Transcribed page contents

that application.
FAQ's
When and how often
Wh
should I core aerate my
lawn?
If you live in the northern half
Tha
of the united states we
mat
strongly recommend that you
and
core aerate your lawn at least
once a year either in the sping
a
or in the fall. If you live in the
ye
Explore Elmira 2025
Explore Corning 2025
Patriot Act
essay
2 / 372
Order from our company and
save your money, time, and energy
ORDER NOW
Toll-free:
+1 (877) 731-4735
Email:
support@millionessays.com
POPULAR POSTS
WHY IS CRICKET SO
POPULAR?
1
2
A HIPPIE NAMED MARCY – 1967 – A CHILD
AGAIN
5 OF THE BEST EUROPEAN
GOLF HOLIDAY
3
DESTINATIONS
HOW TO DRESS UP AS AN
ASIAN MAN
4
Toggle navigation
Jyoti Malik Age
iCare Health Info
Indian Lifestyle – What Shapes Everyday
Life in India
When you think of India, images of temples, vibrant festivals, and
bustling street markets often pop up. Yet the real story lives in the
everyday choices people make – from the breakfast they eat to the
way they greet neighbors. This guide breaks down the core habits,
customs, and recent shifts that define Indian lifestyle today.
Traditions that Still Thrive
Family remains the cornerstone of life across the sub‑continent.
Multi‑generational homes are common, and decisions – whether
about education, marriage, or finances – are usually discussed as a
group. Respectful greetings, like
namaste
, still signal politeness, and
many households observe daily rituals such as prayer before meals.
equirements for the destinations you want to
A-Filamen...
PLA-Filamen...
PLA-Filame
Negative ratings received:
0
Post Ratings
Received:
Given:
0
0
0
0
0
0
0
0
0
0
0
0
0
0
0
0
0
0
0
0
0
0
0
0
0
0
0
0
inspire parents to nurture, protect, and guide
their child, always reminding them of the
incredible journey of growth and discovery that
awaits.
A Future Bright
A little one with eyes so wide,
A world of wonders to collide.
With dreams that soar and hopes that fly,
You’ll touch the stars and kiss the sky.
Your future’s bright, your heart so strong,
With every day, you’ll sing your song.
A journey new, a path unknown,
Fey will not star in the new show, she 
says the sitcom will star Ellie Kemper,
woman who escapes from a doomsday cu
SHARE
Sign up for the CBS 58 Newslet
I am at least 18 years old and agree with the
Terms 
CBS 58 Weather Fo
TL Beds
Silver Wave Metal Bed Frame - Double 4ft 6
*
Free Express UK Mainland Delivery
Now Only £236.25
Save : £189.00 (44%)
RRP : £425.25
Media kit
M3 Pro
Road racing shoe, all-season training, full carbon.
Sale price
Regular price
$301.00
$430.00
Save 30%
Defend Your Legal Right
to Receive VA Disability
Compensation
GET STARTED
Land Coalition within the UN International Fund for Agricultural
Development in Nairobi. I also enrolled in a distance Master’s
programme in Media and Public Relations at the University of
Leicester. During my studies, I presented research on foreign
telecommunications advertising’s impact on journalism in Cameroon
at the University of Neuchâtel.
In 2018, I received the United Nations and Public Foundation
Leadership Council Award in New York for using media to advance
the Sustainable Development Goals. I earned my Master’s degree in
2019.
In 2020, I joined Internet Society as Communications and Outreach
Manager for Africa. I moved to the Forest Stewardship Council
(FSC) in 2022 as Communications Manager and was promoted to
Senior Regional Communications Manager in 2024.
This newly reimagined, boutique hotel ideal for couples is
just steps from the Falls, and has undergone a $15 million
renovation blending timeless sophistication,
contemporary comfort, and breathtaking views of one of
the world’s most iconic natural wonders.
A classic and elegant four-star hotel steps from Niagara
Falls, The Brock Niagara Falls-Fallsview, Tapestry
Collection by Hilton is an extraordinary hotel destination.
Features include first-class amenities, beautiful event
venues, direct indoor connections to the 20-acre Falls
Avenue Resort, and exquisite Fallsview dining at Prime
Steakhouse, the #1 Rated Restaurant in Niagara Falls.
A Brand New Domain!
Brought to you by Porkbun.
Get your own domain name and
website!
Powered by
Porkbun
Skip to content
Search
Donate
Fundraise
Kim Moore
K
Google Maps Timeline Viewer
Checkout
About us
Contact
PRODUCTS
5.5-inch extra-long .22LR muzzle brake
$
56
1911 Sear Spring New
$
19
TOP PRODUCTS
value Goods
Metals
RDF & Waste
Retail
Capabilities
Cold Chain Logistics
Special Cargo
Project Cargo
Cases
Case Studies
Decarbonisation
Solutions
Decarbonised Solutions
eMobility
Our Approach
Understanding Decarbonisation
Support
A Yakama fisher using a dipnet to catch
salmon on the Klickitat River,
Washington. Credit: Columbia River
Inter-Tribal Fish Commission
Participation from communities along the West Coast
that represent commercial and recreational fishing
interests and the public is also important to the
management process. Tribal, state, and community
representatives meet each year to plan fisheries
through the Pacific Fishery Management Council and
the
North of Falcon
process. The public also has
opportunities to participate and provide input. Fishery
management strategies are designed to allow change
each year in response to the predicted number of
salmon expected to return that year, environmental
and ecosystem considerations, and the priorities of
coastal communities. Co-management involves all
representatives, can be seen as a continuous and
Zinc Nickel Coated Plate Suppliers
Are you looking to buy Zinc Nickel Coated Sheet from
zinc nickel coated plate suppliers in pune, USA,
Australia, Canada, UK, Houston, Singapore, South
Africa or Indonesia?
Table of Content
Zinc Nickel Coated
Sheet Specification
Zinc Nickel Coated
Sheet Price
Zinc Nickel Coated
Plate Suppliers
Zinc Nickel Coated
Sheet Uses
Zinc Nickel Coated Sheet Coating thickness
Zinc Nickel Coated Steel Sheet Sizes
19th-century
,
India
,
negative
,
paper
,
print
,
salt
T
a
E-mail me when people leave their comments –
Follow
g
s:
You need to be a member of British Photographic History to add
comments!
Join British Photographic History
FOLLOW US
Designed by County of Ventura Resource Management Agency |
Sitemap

**YOUR ASSIGNMENT:** Gather up the lines containing the word "journey" from these records and copy them.

**OUTPUT OF THE TASK:**
incredible journey of growth and discovery that
A journey new, a path unknown,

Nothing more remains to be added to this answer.